When asked what type of woman I’m attracted to and what I’m looking for in a relationship, I hear Nature giggle at each answer. Sure, I have preferences, but I find the more I try to focus on my ideal mate, the fuzzier the dating landscape becomes. Maybe she’s best left undefined.
For example, I really don’t have any desire to raise children now. I’m ornery. Scooping cat shit is the limit. Then a friend says, “Aw, you’ll make such a great daddy.” I furrow my brow as I sip my whiskey and reluctantly accept the compliment.
“Thank you, but no, thank you.”
“Come on. Don’t you ever think about how cool it would be to have a little you running around?”
“Yes, and then I fear how tired I’d become from chasing the little prick and delivering constant beatings.”
“Stop it. You’d be a kind and loving pop to Phil Junior.”
“Of course, I would. Still, it’s too stressful. I get acid reflux when I consider it.”
“And what about a little girl? Aw, a cute little daughter for Philly.”
“I don’t know how to operate the adult versions. How am I supposed to grow one of my own?”
“Good point. Golf, maybe?”
“A more logical choice.”
Then, not an hour past the discussion, my eye catches something delicious. I have this odd attraction to women with restrained emotions. You know the type. (Goodness, you may BE the type.) Allow me to describe her without tipping her off that I am indeed describing her too precisely and, once again, auto-cock-blocking.
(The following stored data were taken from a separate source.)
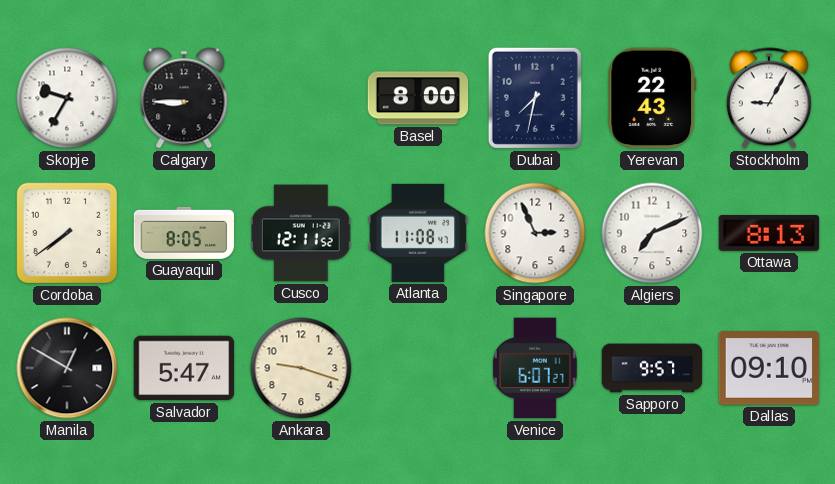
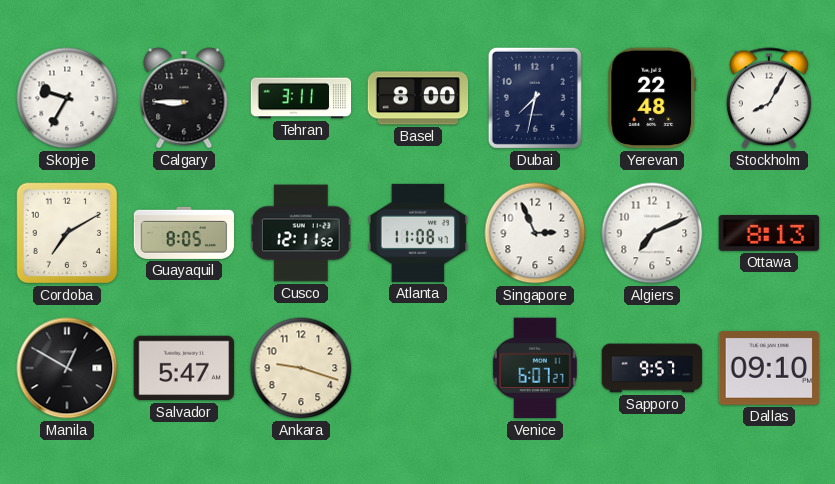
Tehran: none -> 3:11
Yerevan: 22:43 -> 22:48
Stockholm: 9:05 -> 8:05
Cordoba: 7:39 -> 7:10
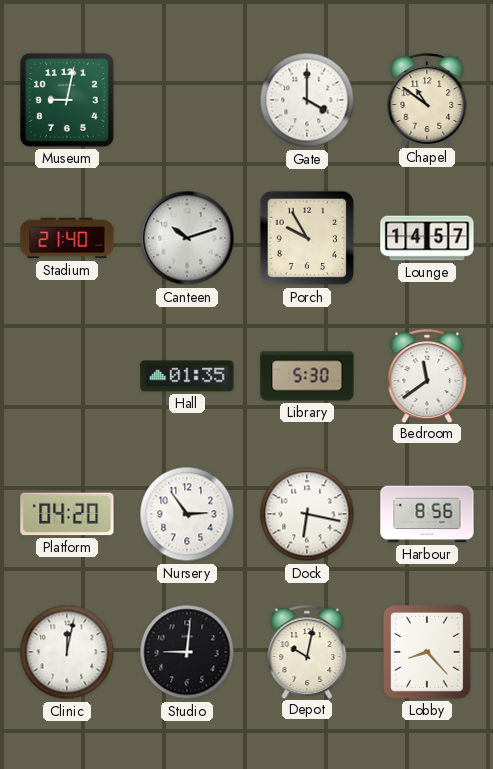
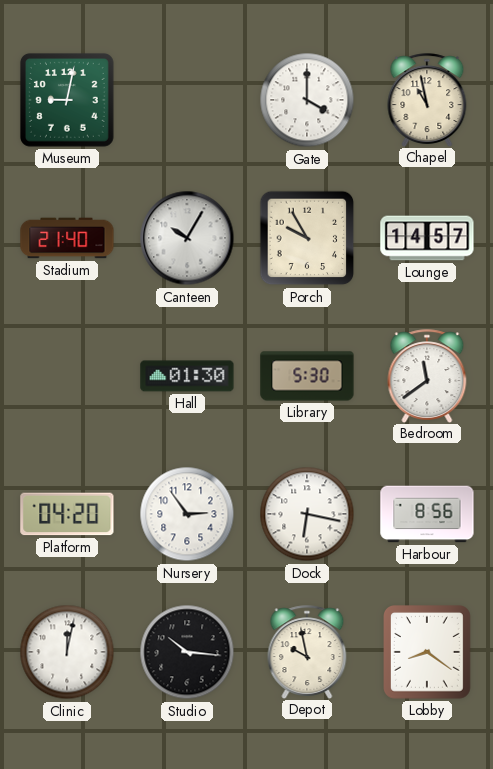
Chapel: 10:51 -> 10:58
Canteen: 10:12 -> 10:05
Hall: 01:35 -> 01:30
Studio: 9:01 -> 10:16
Depot: 10:02 -> 9:58
Lobby: 8:23 -> 8:21
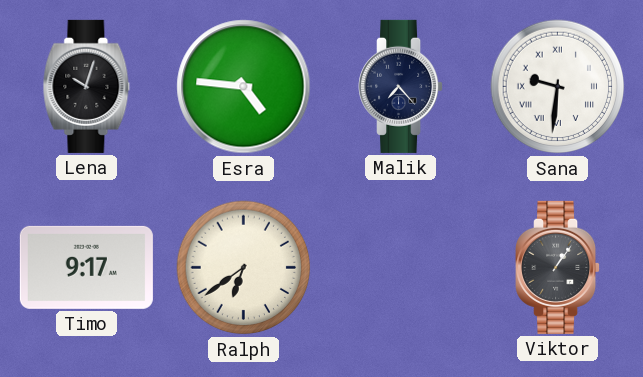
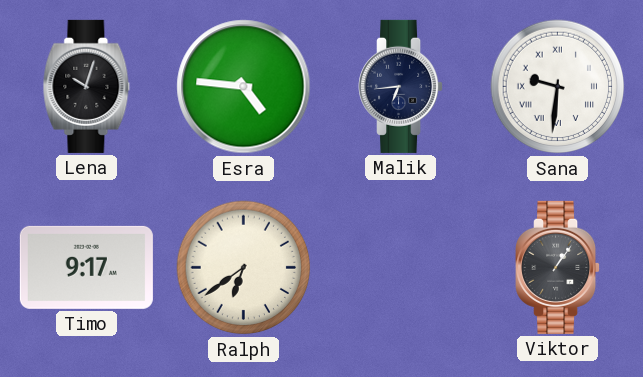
Malik: 7:23 -> 6:44
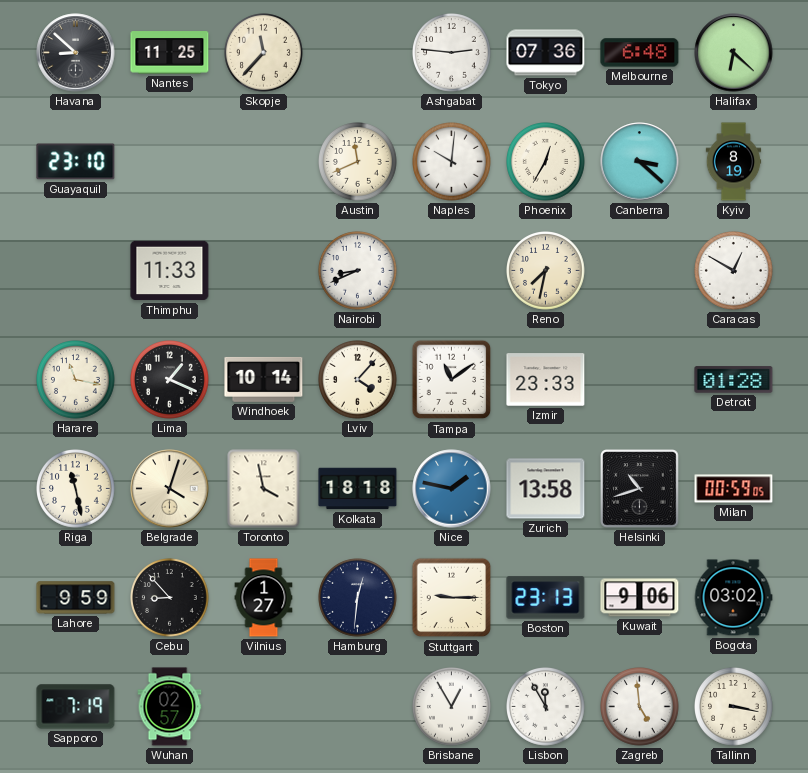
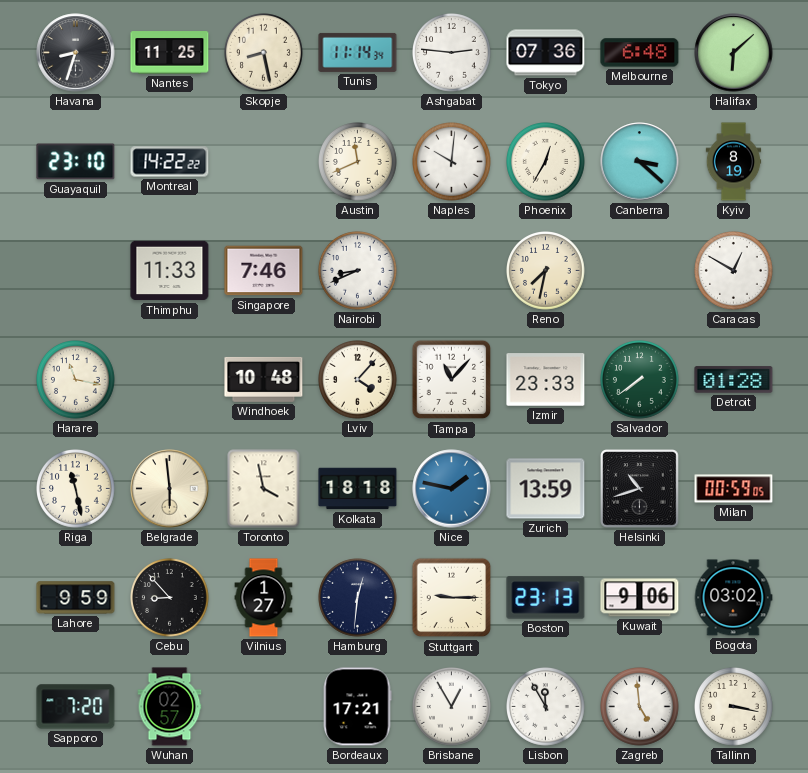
Havana: 8:52 -> 8:33
Skopje: 11:37 -> 8:28
Tunis: none -> 11:14
Halifax: 6:22 -> 6:08
Montreal: none -> 14:22
Singapore: none -> 7:46
Lima: 1:19 -> none
Windhoek: 10:14 -> 10:48
Tampa: 11:09 -> 11:07
Salvador: none -> 7:39
Belgrade: 4:03 -> 5:59
Zurich: 13:58 -> 13:59
Sapporo: 7:19 -> 7:20
Bordeaux: none -> 17:21
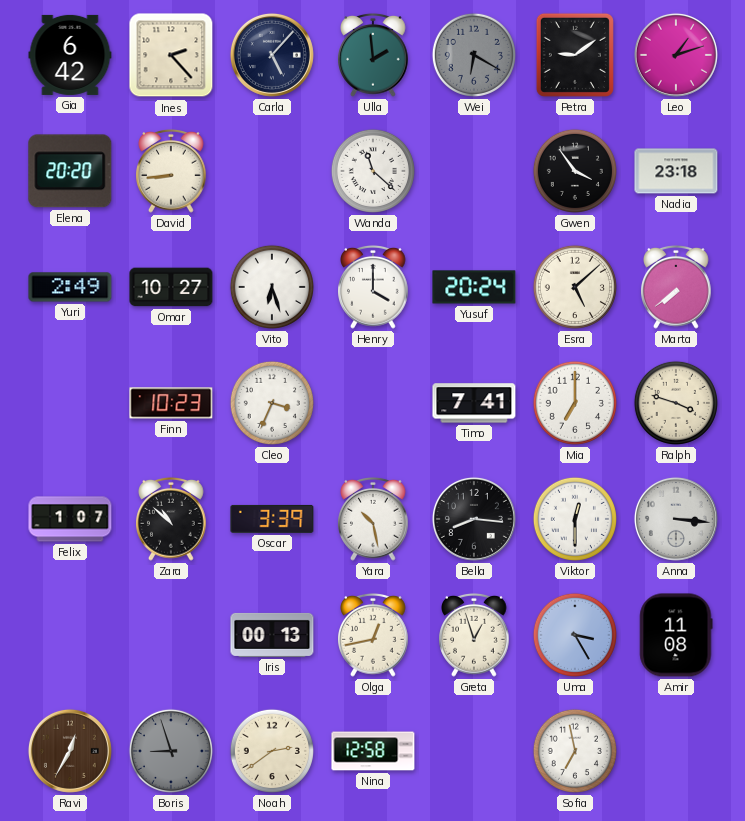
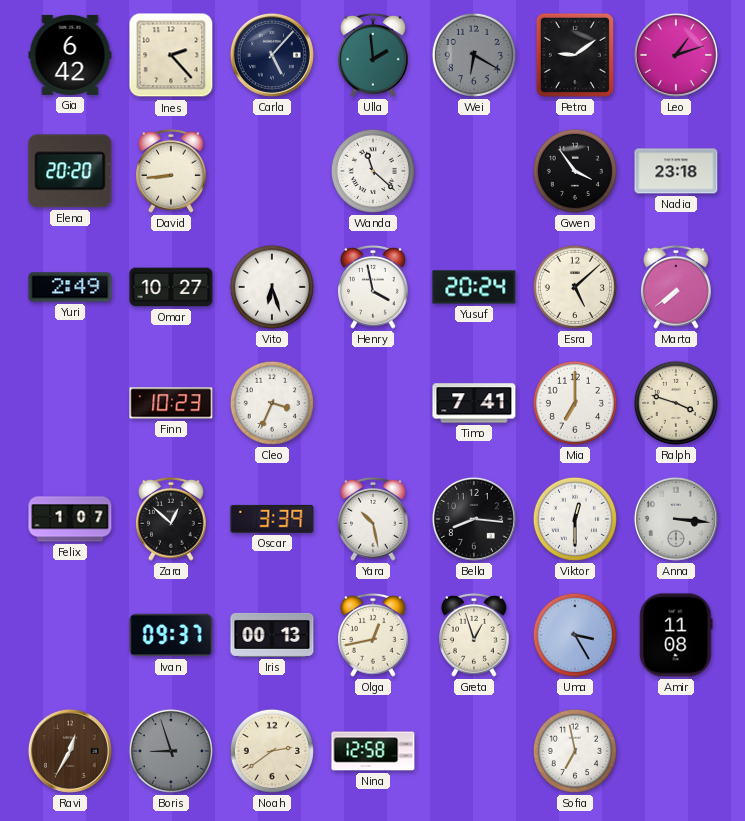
Henry: 4:00 -> 3:58
Zara: 10:52 -> 12:52
Ivan: none -> 09:37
She’s been married to a man who lost interest. The relationship strained, they struggled to maintain, but the distance grew. Then she got pregnant. The proximity improved, but the underlying flaw remained. He supported her with more words than actions. The baby was born. Love was possible again, but it was false hope. Mom focused her love toward baby. Dad drifted again. Mom held on by a thread. Dad became jealous, falling behind two to one. Mom grasped. Dad neglected. Mom bottled her passion. Dad sought refuge. Mom sought escape. Baby booked future therapy appointments. Splitsville. Single Mom tries to remember what she saw in Dad. Bachelor sees thinning wallet and hair. She dreads dating. He wants to make up for lost time. She can hardly remember her last involuntary orgasm. She wonders. He wanders. She forces herself to leave the baby with a nanny. She fights abandonment guilt. She dips toe in the dating pool. She’s unimpressed. She considers working it out with the ex. She allows her single friends to drag her out again. She’s not interested. She meets me. I’m harmless. She opens a little. I see years and years of bottled passion. I’m hooked and pry. She’s tempted. I’m not stepfather material. She’s not looking for a stepfather. I know her next opening will be grand—a fine aged wine about to open up and intoxicate me.
Should I keep it corked? Is she ready? Does she need more time? A delicate delicacy—she’s hard to resist.